He is the only one who ever reads my poems; I never mention them to anyone else. My poetry is a secret of which my mysterious night visitor is also a part.

“Oh, I suppose it shows promise. But you know what they say: The road to hell is paved with good intentions—and, I should add, with early promise.” He unwinds himself from the chair with his usual careless, feline grace. “So easy to end up trapped inside a nineteenth-century porcelain cup, my dear,” he says. “Especially for a woman, trite as that may sound.” He leans toward me—close, closer still—and the smile on his handsome, ruined face melts into a leer. Flushed, I look down. The nightingale’s song swells clear and ebullient in the sudden silence. My heart is pounding. I am seventeen years old, I am a poet, and I have never been kissed.

I expect—I do not know myself what I expect.

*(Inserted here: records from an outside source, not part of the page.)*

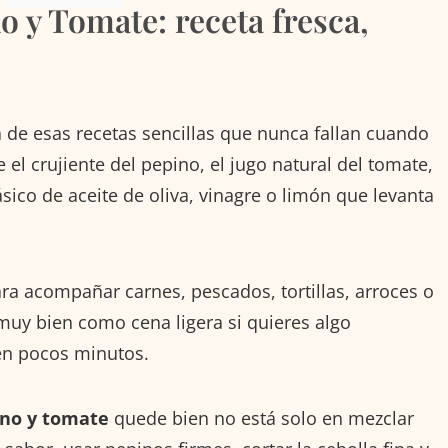
 y Tomate: receta fresca,
 de esas recetas sencillas que nunca fallan cuando
e el crujiente del pepino, el jugo natural del tomate,
ásico de aceite de oliva, vinagre o limón que levanta
ra acompañar carnes, pescados, tortillas, arroces o
muy bien como cena ligera si quieres algo
 en pocos minutos.
ino y tomate
quede bien no está solo en mezclar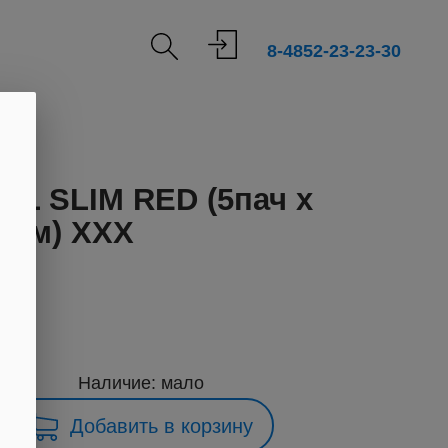
8-4852-23-23-30
мм)
L SLIM RED (5пач x
7 мм) ХХХ
239
Наличие: мало
Добавить в корзину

When I look up, only a puddle of starlight trembles on the floor.

6. My Bedroom

The Proof of God’s Existence

“Needless to say,” Lev proclaims to the ceiling, “for most of our illustrious history the so-called profession of journalism was nothing but an embarrassing joke—red banners this, grain harvests that. Comrade Vasily, kindly pass the champagne. Nowadays, though, we have a sacred role to perform, no less than that of an artist.”

Lev rolls over and, leaning on his elbow, takes a swig from the bottle, then hands it over to Nina, who is sitting cross-legged on the carpet next to him, peeling an orange.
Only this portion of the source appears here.